Easing the seller’s separation anxiety is difficult but a great way to help them keep those memories is by using 3D virtual tours and accurately detailed floor plans of their existing home. Not only are these prop-tech tools excellent for marketing a residence, but they can help your seller when making the decision to sign away their home to a stranger.

A permanent file filled with real estate photos, virtual tours, and interactive floor plans will allow the seller to reminisce in the years to come. The buyer benefits by having accurate measurements and the tools to perform any upcoming renovations they may want to perform.

Competition and Multiple offers

In a seemingly unstoppable real estate market properties continue to receive multiple offers. Some homes are selling for hundreds of thousands of dollars over the asking price. Competition is high and emotions are even higher. How can you help your buyer compete when listings are seeing all the offer to purchase real estate agents can handle? Ultimately the seller wants to get the best price for their home and with the least amount of hassle.

An almost sure way to win the bid is to submit an offer well above the listed price after thoroughly examining the virtual tours and floor plans. If you lose out to a higher bidder, you have followed procedure to the letter. Speaking of which, would an offer letter have swayed the seller to choose your purchase contract over the winning one? Perhaps, but submitting a personally written letter from the buyer along with the contract could open you up to not-so-loving letters of reprimand from your local real estate board or worse a discrimination lawsuit.

Love, letters, liability

The buyer’s home purchase offer letter is a passionate attempt to grab the seller’s attention. A sort of coercing the seller to “pick me” as the new owner of a property. Of course, the intent behind the letter is to introduce the buyer to the seller in hopes they will “approve” the new owner of their home. But you have to consider there is a fair amount of liability involved with these so-called “love letters”.

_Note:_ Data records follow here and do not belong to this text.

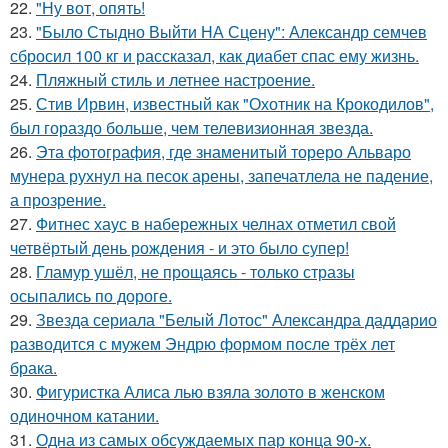
22.
"Ну вот, опять!
23.
"Было Стыдно Выйти НА Сцену": Александр семчев
сбросил 100 кг и рассказал, как диабет спас ему жизнь.
24.
Пляжный стиль и летнее настроение.
25.
Стив Ирвин, известный как "Охотник на Крокодилов",
был гораздо больше, чем телевизионная звезда.
26.
Эта фотография, где знаменитый тореро Альваро
мунера рухнул на песок арены, запечатлела не падение,
а прозрение.
27.
Фитнес хаус в набережных челнах отметил свой
четвёртый день рождения - и это было супер!
28.
Гламур ушёл, не прощаясь - только стразы
осыпались по дороге.
29.
Звезда сериала "Белый Лотос" Александра даддарио
разводится с мужем Эндрю формом после трёх лет
брака.
30.
Фигуристка Алиса лью взяла золото в женском
одиночном катании.
31.
Одна из самых обсуждаемых пар конца 90-х.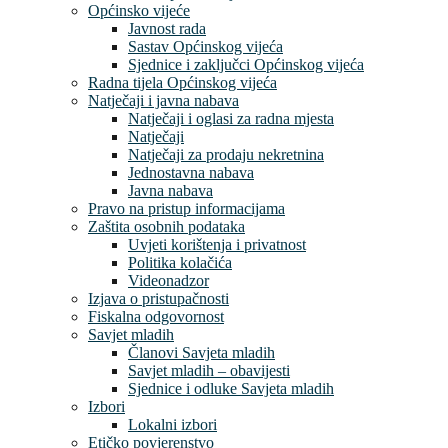
Općinsko vijeće
Javnost rada
Sastav Općinskog vijeća
Sjednice i zaključci Općinskog vijeća
Radna tijela Općinskog vijeća
Natječaji i javna nabava
Natječaji i oglasi za radna mjesta
Natječaji
Natječaji za prodaju nekretnina
Jednostavna nabava
Javna nabava
Pravo na pristup informacijama
Zaštita osobnih podataka
Uvjeti korištenja i privatnost
Politika kolačića
Videonadzor
Izjava o pristupačnosti
Fiskalna odgovornost
Savjet mladih
Članovi Savjeta mladih
Savjet mladih – obavijesti
Sjednice i odluke Savjeta mladih
Izbori
Lokalni izbori
Etičko povjerenstvo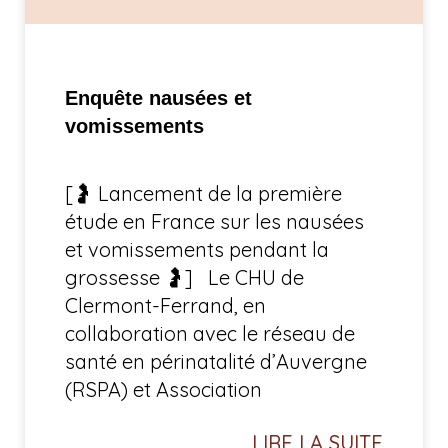
Enquête nausées et
vomissements
[🤰 Lancement de la première
étude en France sur les nausées
et vomissements pendant la
grossesse 🤰] Le CHU de
Clermont-Ferrand, en
collaboration avec le réseau de
santé en périnatalité d’Auvergne
(RSPA) et Association
LIRE LA SUITE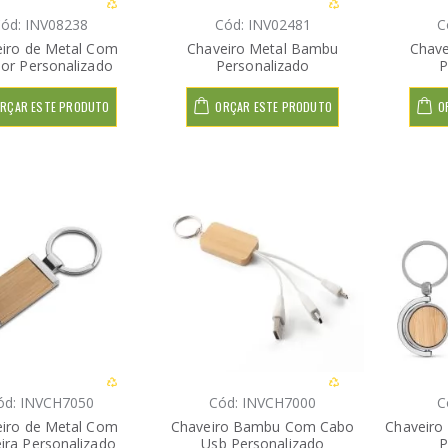
ód: INV08238
Cód: INV02481
C
iro de Metal Com
Chaveiro Metal Bambu
Chave
dor Personalizado
Personalizado
P
RÇAR ESTE PRODUTO
ORÇAR ESTE PRODUTO
O
ód: INVCH7050
Cód: INVCH7000
C
iro de Metal Com
Chaveiro Bambu Com Cabo
Chaveiro
ira Personalizado
Usb Personalizado
P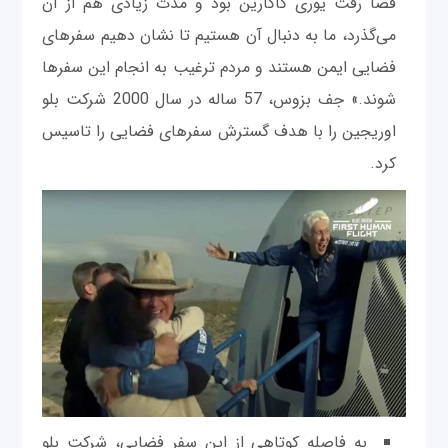
فضا رفت یوری گاگارین بود و مدت زیادی هم از آن
می‌گذرد، ما به دنبال آن هستیم تا نشان دهیم سفرهای
فضایی ایمن هستند و مردم ترغیب به انجام این سفرها
شوند.» جف بزوس، 57 ساله در سال 2000 شرکت بلو
اوریجین را با هدف گسترش سفرهای فضایی را تاسیس
کرد.
به فاصله کوتاهی از این سفر فضایی، شرکت بلو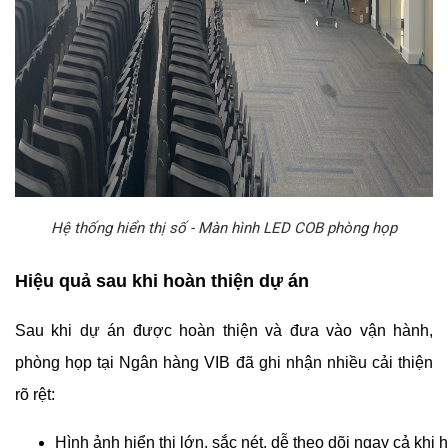
Hệ thống hiển thị số - Màn hình LED COB phòng họp
Hiệu quả sau khi hoàn thiện dự án
Sau khi dự án được hoàn thiện và đưa vào vận hành,
phòng họp tại Ngân hàng VIB đã ghi nhận nhiều cải thiện
rõ rệt:
Hình ảnh hiển thị lớn, sắc nét, dễ theo dõi ngay cả khi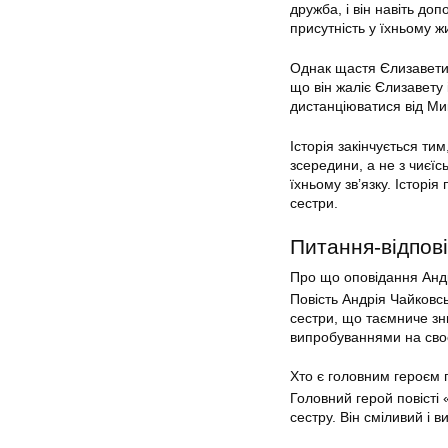
дружба, і він навіть до
присутність у їхньому жи
Однак щастя Єлизавети 
що він жаліє Єлизавету
дистанціюватися від Мик
Історія закінчується т
зсередини, а не з чиєїс
їхньому зв’язку. Історія
сестри.
Питання-відпові
Про що оповідання Анд
Повість Андрія Чайковс
сестри, що таємниче зни
випробуваннями на сво
Хто є головним героєм 
Головний герой повісті
сестру. Він сміливий і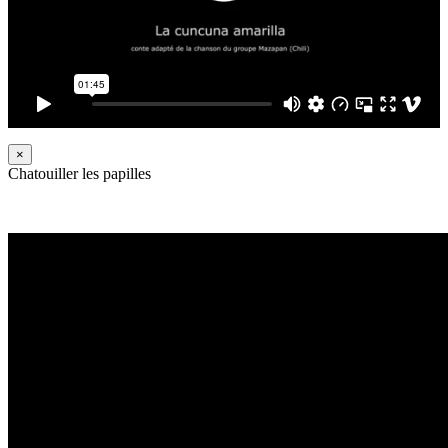
×
Chatouiller les papilles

It is never a good idea for you to include a letter like this along with an offer. It can be seen as an unfair method under the civil rights act that discriminates against other potential buyers. Of course, you cannot prevent the buyer from taking the matter into their own hands and submitting their story of the wanton desire for the seller’s home. In any case, it is not so much buyer beware, but buyer’s agent beware.

Connect and Protect

As a real estate agent, it is up to you to perform your fiduciary duties including reasonable care, confidentiality, and loyalty to protect the interests of both the seller and buyer. These duties include offering the best possible way to get a property sold by providing accurate information included in your real estate marketing plan. Connecting with buyers can be done using the proptech tools at your disposal.

3D video tours and precise square footage measurements are a must and are some of the best ways to help a buyer form an emotional attachment to a property. When it is a connection to the seller they are seeking, there is no better way than to make a fair offer to purchase real estate based on the factual information that affects the value of the property.
Homebuyers will likely still want to engage in writing personal love letters to try and win a bidding war in one of the hottest real estate markets in years. As a Realtor®, playing matchmaker is your role when introducing buyers to seller’s properties but perhaps leave the flirtatious correspondence out of negotiations.